Volkswagen Group is the world’s second-largest automaker by number of vehicles sold every year. Yet, by the measure of market cap, the German auto giant is worth only $90 billion euros ($109 billion), less than one-seventh of the world’s most valuable carmaker, Tesla, despite selling 16 times more cars than the Elon Musk-led company in 2020.
To reconcile the growing gap between sales and market valuation, Volkswagen (VWAPY) CEO Herbert Diess is considering spinning off the group’s most profitable brand, Porsche, as a public company as soon as next year, people familiar with the matter told Bloomberg.
Volkswagen hasn’t confirmed the plan. But in an interview last month, Diess expressed his frustration with Volkswagen’s sluggish valuation and the resulting lack of capital to pursue large projects, such as an organization-wide shift to electric vehicles.
“We haven’t sufficiently proved yet that we can hold our ground in the new competitive environment. Our valuation is still located in ‘old auto,'” Diess told Bloomberg News. “This leads to a grave disadvantage for us in terms of access to required resources.”
When Diess took the helm of Volkswagen in 2018, he promised shareholders to grow the carmaker’s valuation to 200 billion euros ($242 billion) by the end of 2019 and level with the likes of Apple and Amazon in the long term.
“Despite all efforts, we’re currently in a rather more difficult situation than in 2018, when I took office,” he said last month.
Porsche is the flagship brand in Volkswagen’s electrification effort, making it a perfect target for an IPO market hyped up by a slew of EV startups in recent years. In September 2019, Volkswagen debuted Porsche Taycan, a $100,000 electric sports sedan, which has won raving reviews from high-end EV customers, including Bill Gates.
Spinning off luxury car brands as individual companies is an proven strategy for large automobile conglomerates. In 2015, Stellantis, formerly Fiat Chrysler, listed Ferrari on the New York Stock Exchange in a $10 billion IPO. Ferrari’s market cap has nearly quadrupled since then.
Bloomberg Intelligence analyst Michael Dean estimates that Porsche alone could be valued at as much as 110 billion euros ($133 billion), more than Volkswagen’s current market worth, should there be an IPO. Volkswagen Group owns 11 auto brands in total. Aside from the mass-market Volkswagen line, the group is also the parent company to Audi, SEAT, ŠKODA, Bentley, Bugatti, Lamborghini, Porsche, Ducati, Scania and MAN.
“A Volkswagen IPO of its Porsche brand would be a bold solution to generating much-needed shareholder value,” Dean wrote in a note to investors on Thursday, adding that Porsche’s plan to go 100 percent electric (except for the 911 model) by 2030 could “attract Tesla (TSLA)-like multiples while generating a Ferrari-like EBITA margin.”

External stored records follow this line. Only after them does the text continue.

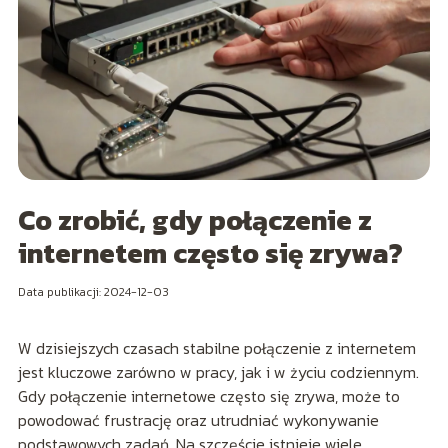
Co zrobić, gdy połączenie z
internetem często się zrywa?
Data publikacji: 2024-12-03
W dzisiejszych czasach stabilne połączenie z internetem
jest kluczowe zarówno w pracy, jak i w życiu codziennym.
Gdy połączenie internetowe często się zrywa, może to
powodować frustrację oraz utrudniać wykonywanie
podstawowych zadań. Na szczęście istnieje wiele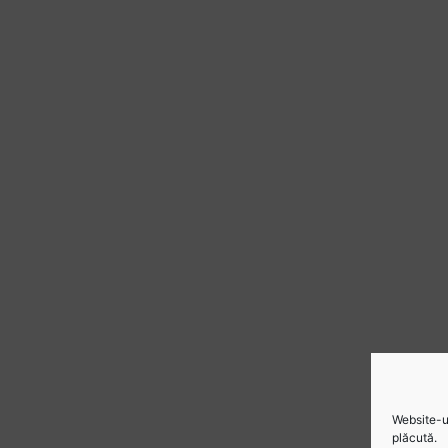
Website-ul
plăcută.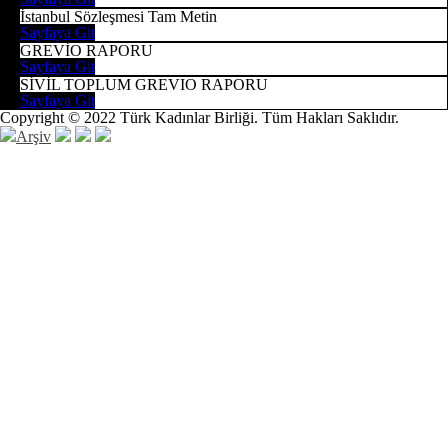
İstanbul Sözleşmesi Tam Metin
Sayfaya Git
GREVİO RAPORU
Sayfaya Git
SİVİL TOPLUM GREVIO RAPORU
Sayfaya Git
Copyright © 2022 Türk Kadınlar Birliği. Tüm Hakları Saklıdır.
Arşiv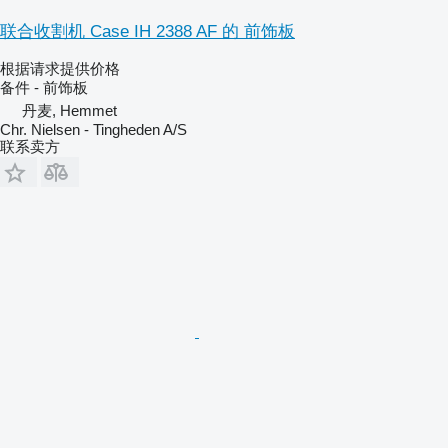
联合收割机 Case IH 2388 AF 的 前饰板
根据请求提供价格
备件 - 前饰板
丹麦, Hemmet
Chr. Nielsen - Tingheden A/S
联系卖方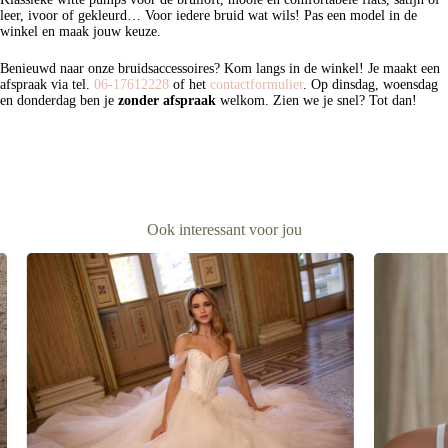
leer, ivoor of gekleurd… Voor iedere bruid wat wils! Pas een model in de
winkel en maak jouw keuze.
Benieuwd naar onze bruidsaccessoires? Kom langs in de winkel! Je maakt een
afspraak via tel.
06-17612228
of het
contactformulier
. Op dinsdag, woensdag
en donderdag ben je
zonder afspraak
welkom. Zien we je snel? Tot dan!
Ook interessant voor jou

Volkswagen and Porsche have a complicated past. Porsche’s founder, Ferdinand Porsche, designed the original VW Beetle. His descendants owned a controlling stake in Porsche, and his grandson, Ferdinand Piëch, became the chairman of Volkswagen in 1993.
In 2009, Volkswagen agreed to acquire 42 percent of Porsche for 3.3 billion euros ($4.7 billion) as a beginning of a gradual merger. The deal concluded in 2012 with VW buying the remaining 50.1 percent of Porsche’s automobile business for 4.46 billion euros ($5.6 billion).
If Porsche ends up taking the IPO route and hits a valuation of $133 billion like analysts predict, it would represent a ten-fold return for Volkswagen’s investment in the sports-carmaker.